Reframe: This is out of our context. This advice not fitting is not a problem with me (or us).
Now you have some choices. You can weigh whether it seems worth it to tinker with it or move on.
Reframe: This is interesting. I wonder what this could look like in my context…
or
Reframe: This may be helpful for another family. It’s not a fit for us and I am going to move on.
Best-case scenario…
Most advice you read is always in the form of best-case scenario. Often this is simply for ease of delivery. It would be confusing and inefficient to go through every possible permutation of what can happen. However, the polished vignette, summary of a technique or simple script may lead the reader to feel it should be easy and straightforward. When it doesn’t go that way, it feels like a failure.

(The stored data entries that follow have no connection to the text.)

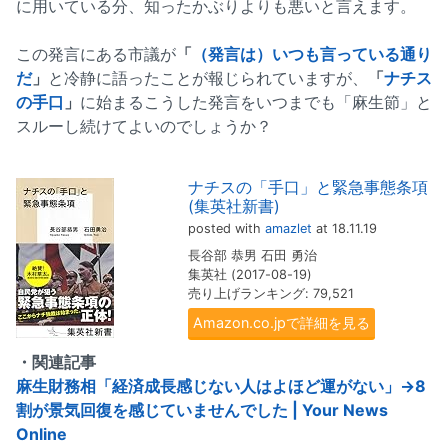
に用いている分、知ったかぶりよりも悪いと言えます。
この発言にある市議が
「
（発言は）いつも言っている通り
だ
」
と冷静に語ったことが報じられていますが、
「
ナチス
の手口
」
に始まるこうした発言をいつまでも「麻生節」と
スルーし続けてよいのでしょうか？
ナチスの「手口」と緊急事態条項
(集英社新書)
posted with
amazlet
at 18.11.19
長谷部 恭男 石田 勇治
集英社 (2017-08-19)
売り上げランキング: 79,521
Amazon.co.jpで詳細を見る
・関連記事
麻生財務相「経済成長感じない人はよほど運がない」→8
割が景気回復を感じていませんでした | Your News
Online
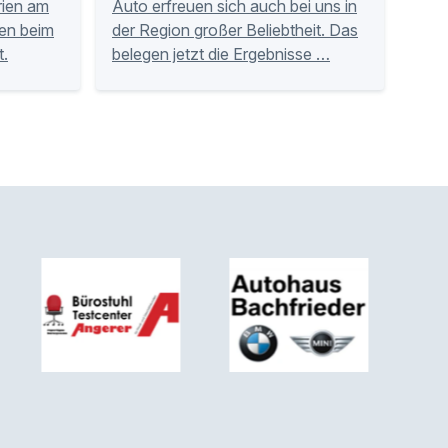
rien am
Auto erfreuen sich auch bei uns in
en beim
der Region großer Beliebtheit. Das
t.
belegen jetzt die Ergebnisse …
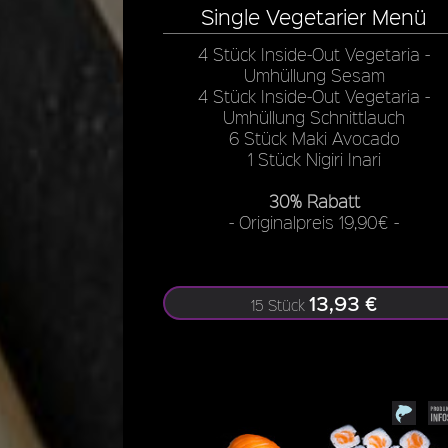
Single Vegetarier Menü
4 Stück Inside-Out Vegetaria -
Umhüllung Sesam
4 Stück Inside-Out Vegetaria -
Umhüllung Schnittlauch
6 Stück Maki Avocado
1 Stück Nigiri Inari
30% Rabatt
- Originalpreis 19,90€ -
13,93 €
15 Stück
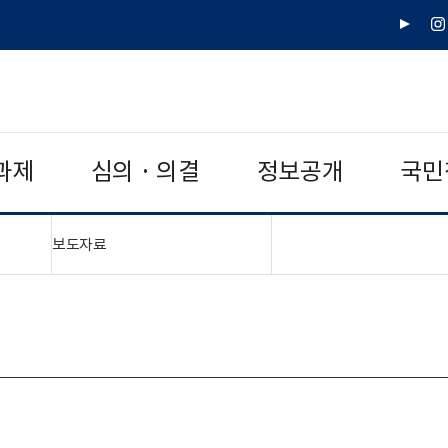
유
인
튜
스
브
타
그
램
과제
심의 · 의결
정보공개
국민
"접기,펼치기"
보도자료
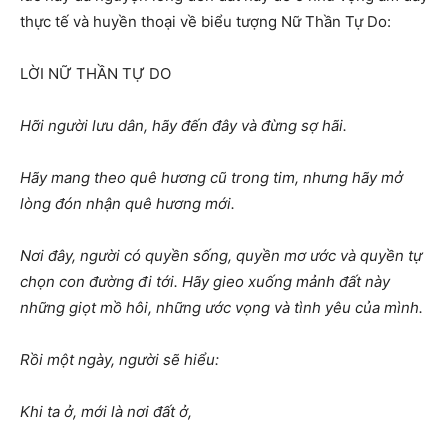
thực tế và huyền thoại về biểu tượng Nữ Thần Tự Do:
LỜI NỮ THẦN TỰ DO
Hỡi người lưu dân, hãy đến đây và đừng sợ hãi.
Hãy mang theo quê hương cũ trong tim, nhưng hãy mở
lòng đón nhận quê hương mới.
Nơi đây, người có quyền sống, quyền mơ ước và quyền tự
chọn con đường đi tới. Hãy gieo xuống mảnh đất này
những giọt mồ hôi, những ước vọng và tình yêu của mình.
Rồi một ngày, người sẽ hiểu:
Khi ta ở, mới là nơi đất ở,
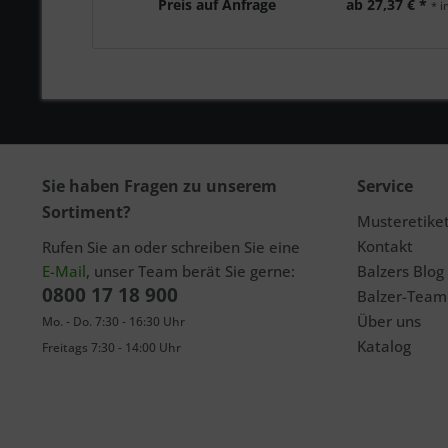
Preis auf Anfrage
ab 27,37 € *
* i
Sie haben Fragen zu unserem
Service
Sortiment?
Musteretike
Kontakt
Rufen Sie an oder schreiben Sie eine
E-Mail
, unser Team berät Sie gerne:
Balzers Blog
0800 17 18 900
Balzer-Team
Über uns
Mo. - Do. 7:30 - 16:30 Uhr
Katalog
Freitags 7:30 - 14:00 Uhr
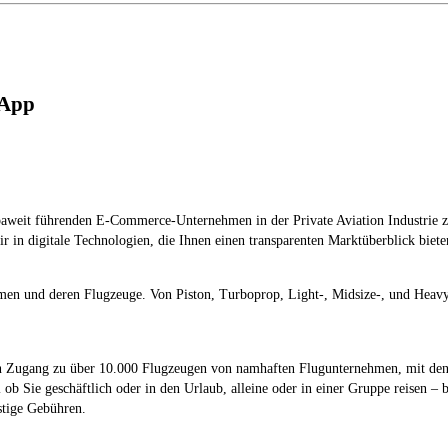
tApp
paweit führenden E-Commerce-Unternehmen in der Private Aviation Industrie zu e
ir in digitale Technologien, die Ihnen einen transparenten Marktüberblick biet
hmen und deren Flugzeuge. Von Piston, Turboprop, Light-, Midsize-, und Heavy
en Zugang zu über 10.000 Flugzeugen von namhaften Flugunternehmen, mit dene
b Sie geschäftlich oder in den Urlaub, alleine oder in einer Gruppe reisen – 
stige Gebühren.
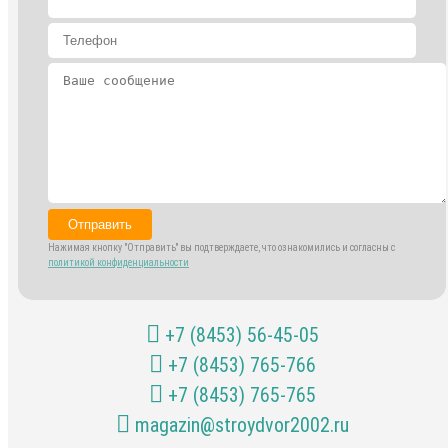
Отправить
Нажимая кнопку "Отправить" вы подтверждаете, что ознакомились и согласны с
политикой конфиденциальности
+7 (8453) 56-45-05
+7 (8453) 765-766
+7 (8453) 765-765
magazin@stroydvor2002.ru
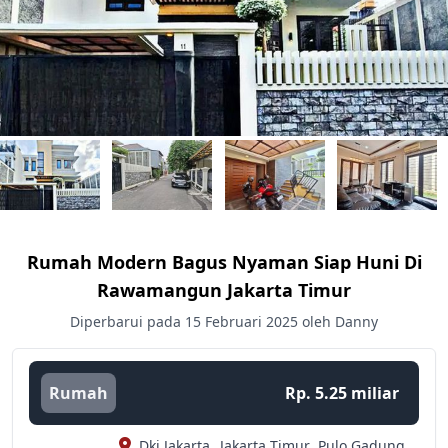
Rumah Modern Bagus Nyaman Siap Huni Di
Rawamangun Jakarta Timur
Diperbarui pada 15 Februari 2025 oleh Danny
Rumah
Rp. 5.25 miliar
Dki Jakarta,
Jakarta Timur,
Pulo Gadung,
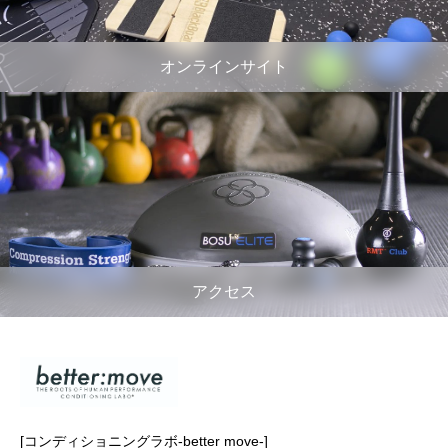
オンラインサイト
アクセス
[コンディショニングラボ-better move-]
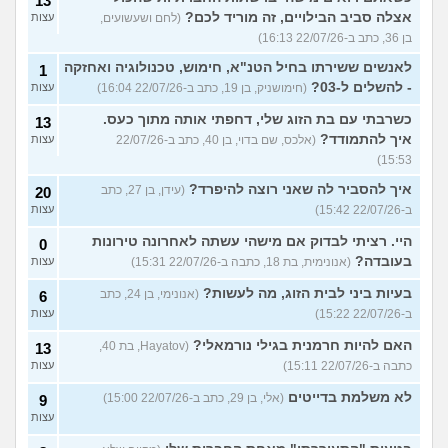
13
אצלה סביב הבילויים, זה מוריד לכם?
(לחם ושעשועים,
עצות
בן 36, כתב ב-22/07/26 16:13)
לאנשים ששירתו בחיל הטנ"א, חימוש, טכנולוגיה ואחזקה
1
- להשלים ל-03?
(חימושניק, בן 19, כתב ב-22/07/26 16:04)
עצות
כשרבתי עם בת הזוג שלי, דחפתי אותה מתוך כעס.
13
איך להתמודד?
(אלכס, שם בדוי, בן 40, כתב ב-22/07/26
עצות
15:53)
איך להסביר לה שאני רוצה להיפרד?
(עידן, בן 27, כתב
20
ב-22/07/26 15:42)
עצות
היי. רציתי לבדוק אם מישהי עשתה לאחרונה טירונות
0
בעובדה?
(אנונימית, בת 18, כתבה ב-22/07/26 15:31)
עצות
בעיות ביני לבית הזוג, מה לעשות?
(אנונימי, בן 24, כתב
6
ב-22/07/26 15:22)
עצות
האם להיות חרמנית בגילי נורמאלי?
(Hayatov, בת 40,
13
כתבה ב-22/07/26 15:11)
עצות
לא משלמת בדייטים
(אלי, בן 29, כתב ב-22/07/26 15:00)
9
עצות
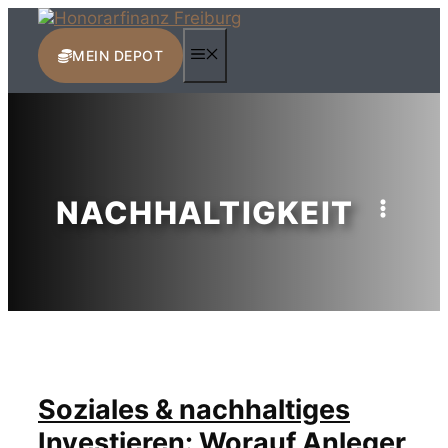
Zum
Inhalt
MENÜ
springen
MEIN DEPOT
NACHHALTIGKEIT
Soziales & nachhaltiges
Investieren: Worauf Anleger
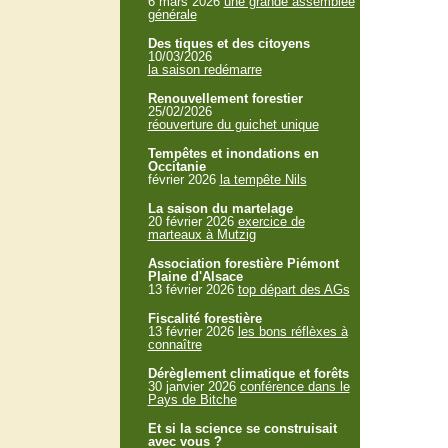
6 mars 2026
une grande assemblée
générale
Des tiques et des citoyens
10/03/2026
la saison redémarre
Renouvellement forestier
25/02/2026
réouverture du guichet unique
Tempêtes et inondations en
Occitanie
février 2026
la tempête Nils
La saison du martelage
20 février 2026
exercice de
marteaux à Mutzig
Association forestière Piémont
Plaine d'Alsace
13 février 2026
top départ des AGs
Fiscalité forestière
13 février 2026
les bons réflèxes à
connaître
Dérèglement climatique et forêts
30 janvier 2026
conférence dans le
Pays de Bitche
Et si la science se construisait
avec vous ?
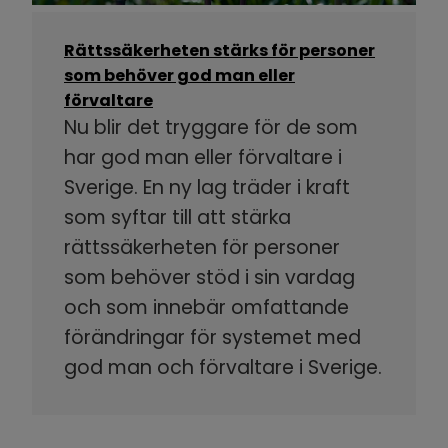
Rättssäkerheten stärks för personer
som behöver god man eller
förvaltare
Nu blir det tryggare för de som
har god man eller förvaltare i
Sverige. En ny lag träder i kraft
som syftar till att stärka
rättssäkerheten för personer
som behöver stöd i sin vardag
och som innebär omfattande
förändringar för systemet med
god man och förvaltare i Sverige.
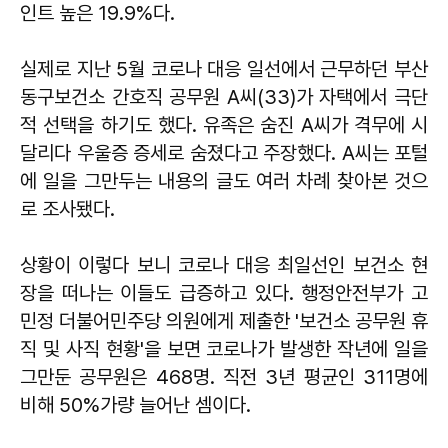
인트 높은 19.9%다.
실제로 지난 5월 코로나 대응 일선에서 근무하던 부산
동구보건소 간호직 공무원 A씨(33)가 자택에서 극단
적 선택을 하기도 했다. 유족은 숨진 A씨가 격무에 시
달리다 우울증 증세로 숨졌다고 주장했다. A씨는 포털
에 일을 그만두는 내용의 글도 여러 차례 찾아본 것으
로 조사됐다.
상황이 이렇다 보니 코로나 대응 최일선인 보건소 현
장을 떠나는 이들도 급증하고 있다. 행정안전부가 고
민정 더불어민주당 의원에게 제출한 '보건소 공무원 휴
직 및 사직 현황'을 보면 코로나가 발생한 작년에 일을
그만둔 공무원은 468명. 직전 3년 평균인 311명에
비해 50%가량 늘어난 셈이다.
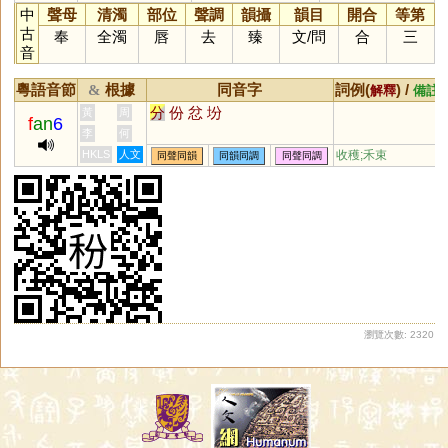
中
聲母
清濁
部位
聲調
韻攝
韻目
開合
等第
古
奉
全濁
唇
去
臻
文
/
問
合
三
音
粵語音節
根據
同音字
詞例(
) /
&
解釋
備註
分
份
忿
坋
黃
周
f
an
6
李
何
HKLS
人文
收穫;禾束
同聲同韻
同韻同調
同聲同調
瀏覽次數: 2320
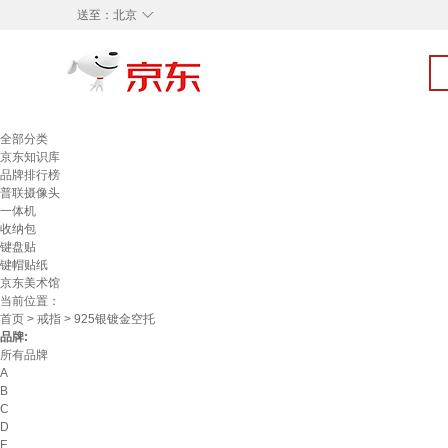
◇
送至：
北京
全部分类
京东知识库
品牌排行榜
普联摄像头
一体机
收纳包
键盘贴
键帽贴纸
京东美术馆
当前位置：
首页
>
戒指
> 925银镀金空托
品牌:
所有品牌
A
B
C
D
F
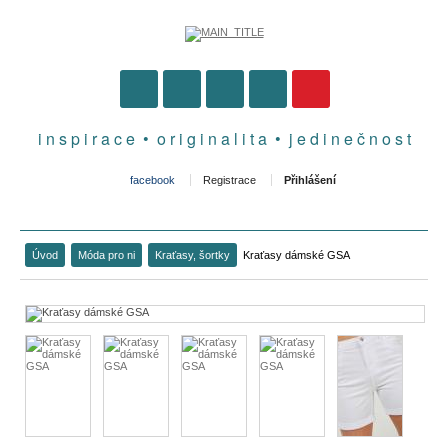
i n s p i r a c e • o r i g i n a l i t a • j e d i n e č n o s t
facebook
Registrace
Přihlášení
Úvod
Móda pro ni
Kraťasy, šortky
Kraťasy dámské GSA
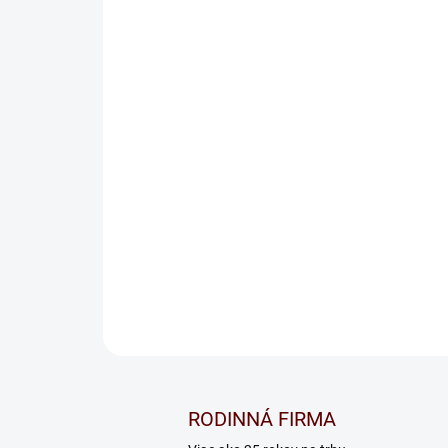
RODINNÁ FIRMA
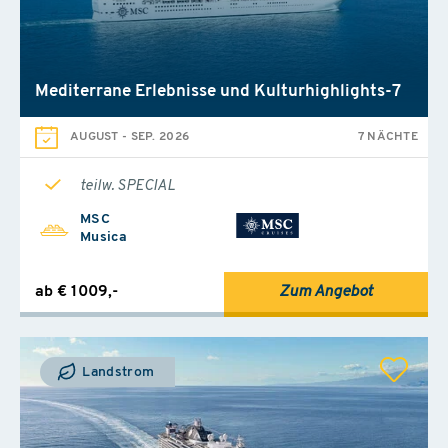
Mediterrane Erlebnisse und Kulturhighlights-7
AUGUST
-
SEP. 2026
7 NÄCHTE
teilw. SPECIAL
MSC
Musica
ab € 1009,-
Zum Angebot
Landstrom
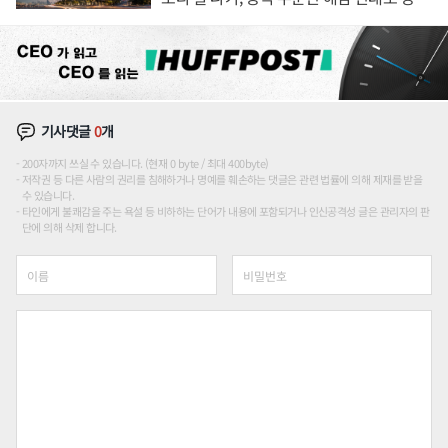
장판 더 넓힌다
기사댓글
0
개
200자까지 쓰실 수 있습니다. (현재 0 byte / 최대 400byte)
저작권 등 다른 사람의 권리를 침해하거나 명예를 훼손하는 댓글은 관련 법률에 의해 제재를 받을
수 있습니다.
타인에게 불쾌감을 주는 욕설 등 비하하는 단어가 내용에 포함되거나 인신공격성 글은 관리자의 판
단에 의해 삭제 합니다.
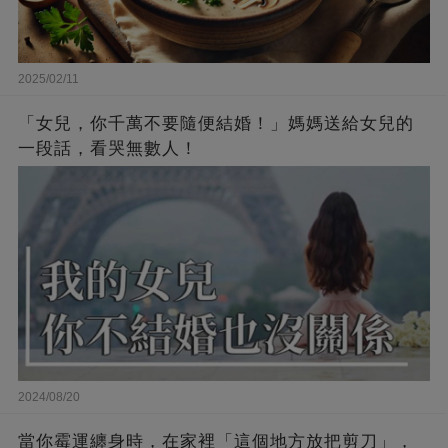
2025/02/11
「女兒，你千萬不要隨便結婚！」媽媽送給女兒的
一段話，看哭無數人！
2024/08/20
當你霉運纏身時，在家裡「這個地方放把剪刀」，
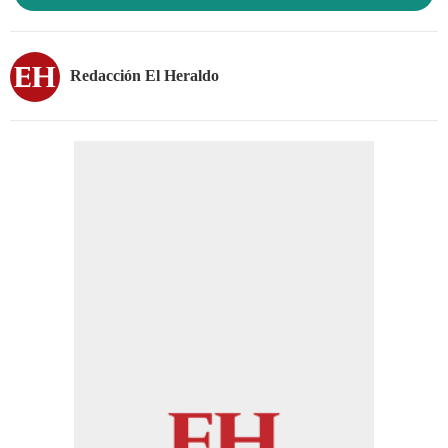
Redacción El Heraldo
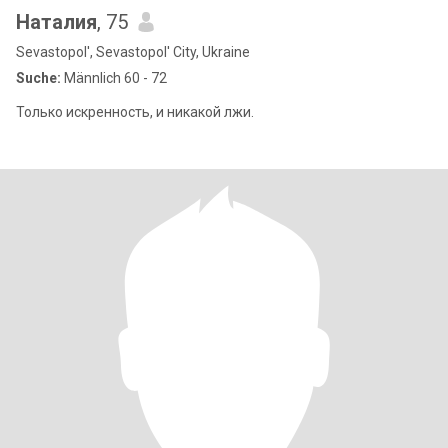
Наталия
, 75
Sevastopol', Sevastopol' City, Ukraine
Suche:
Männlich 60 - 72
Только искренность, и никакой лжи.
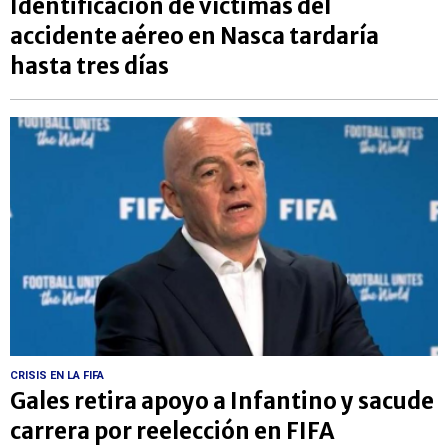
Identificación de víctimas del
accidente aéreo en Nasca tardaría
hasta tres días
CRISIS EN LA FIFA
Gales retira apoyo a Infantino y sacude
carrera por reelección en FIFA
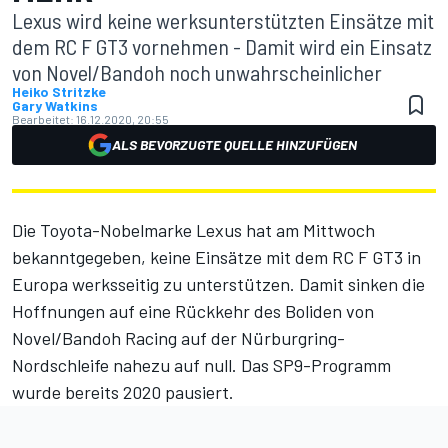
Lexus wird keine werksunterstützten Einsätze mit
dem RC F GT3 vornehmen - Damit wird ein Einsatz
von Novel/Bandoh noch unwahrscheinlicher
Heiko Stritzke
Gary Watkins
Bearbeitet:
16.12.2020, 20:55
ALS BEVORZUGTE QUELLE HINZUFÜGEN
Die Toyota-Nobelmarke Lexus hat am Mittwoch
bekanntgegeben, keine Einsätze mit dem RC F GT3 in
Europa werksseitig zu unterstützen. Damit sinken die
Hoffnungen auf eine Rückkehr des Boliden von
Novel/Bandoh Racing auf der Nürburgring-
Nordschleife nahezu auf null. Das SP9-Programm
wurde bereits 2020 pausiert.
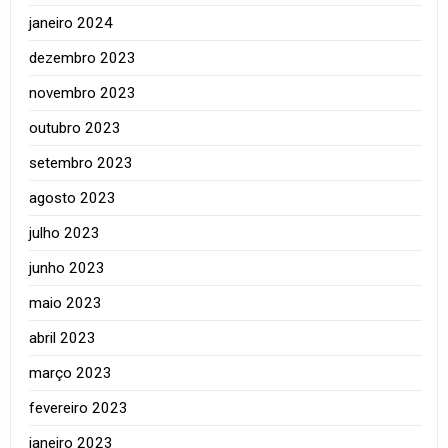
janeiro 2024
dezembro 2023
novembro 2023
outubro 2023
setembro 2023
agosto 2023
julho 2023
junho 2023
maio 2023
abril 2023
março 2023
fevereiro 2023
janeiro 2023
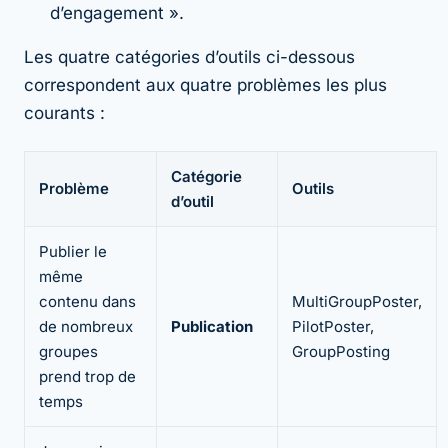
d’engagement ».
Les quatre catégories d’outils ci-dessous
correspondent aux quatre problèmes les plus
courants :
Catégorie
Problème
Outils
d’outil
Publier le
même
contenu dans
MultiGroupPoster,
de nombreux
Publication
PilotPoster,
groupes
GroupPosting
prend trop de
temps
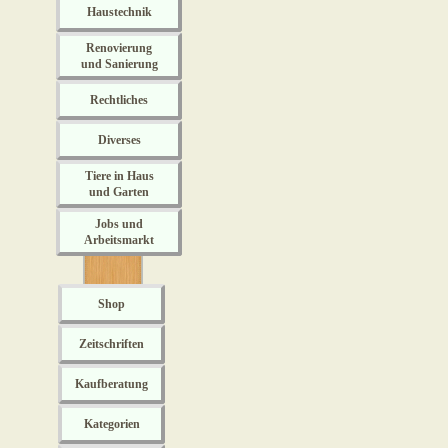
Haustechnik
Renovierung
und Sanierung
Rechtliches
Diverses
Tiere in Haus
und Garten
Jobs und
Arbeitsmarkt
Shop
Zeitschriften
Kaufberatung
Kategorien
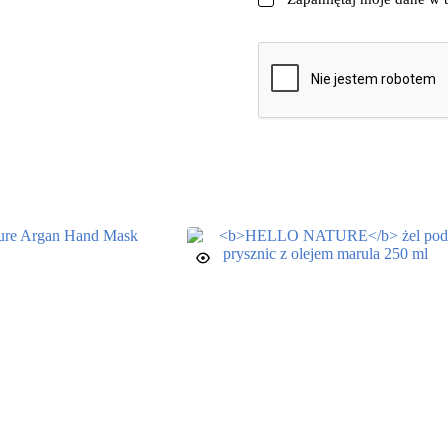
DODAJ OPINIĘ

Reframe: Remember, this is best-case scenario advice. This is not me doing something wrong.
Remembering this is best-case scenario means there will be a whole range of scenarios not included. Whatever happened for you is data. It may indicate that this wasn't the right fit or maybe it’s too early to tell. Maybe it feels like it was the worst-case but that’s data too. It is data about the fit of the advice for your family—not you or your kid.
No one way
I know I said this already but it’s worth visiting again. Despite how it’s presented, there is no one way to raise a child. And I for one think that is awesome and I will continue to enjoy watching all the ways we do this crazy thing called parenting.
Thank you for that article Kathryn. I think that in the ocean of all parenting advises and recommendations it is easy to forget that they are taken out of the context of our own children and family. Also, very useful techniques to navigate that information overload.
I greatly appreciate the tangible re-frames you provided readers with here. Excellent and helpful!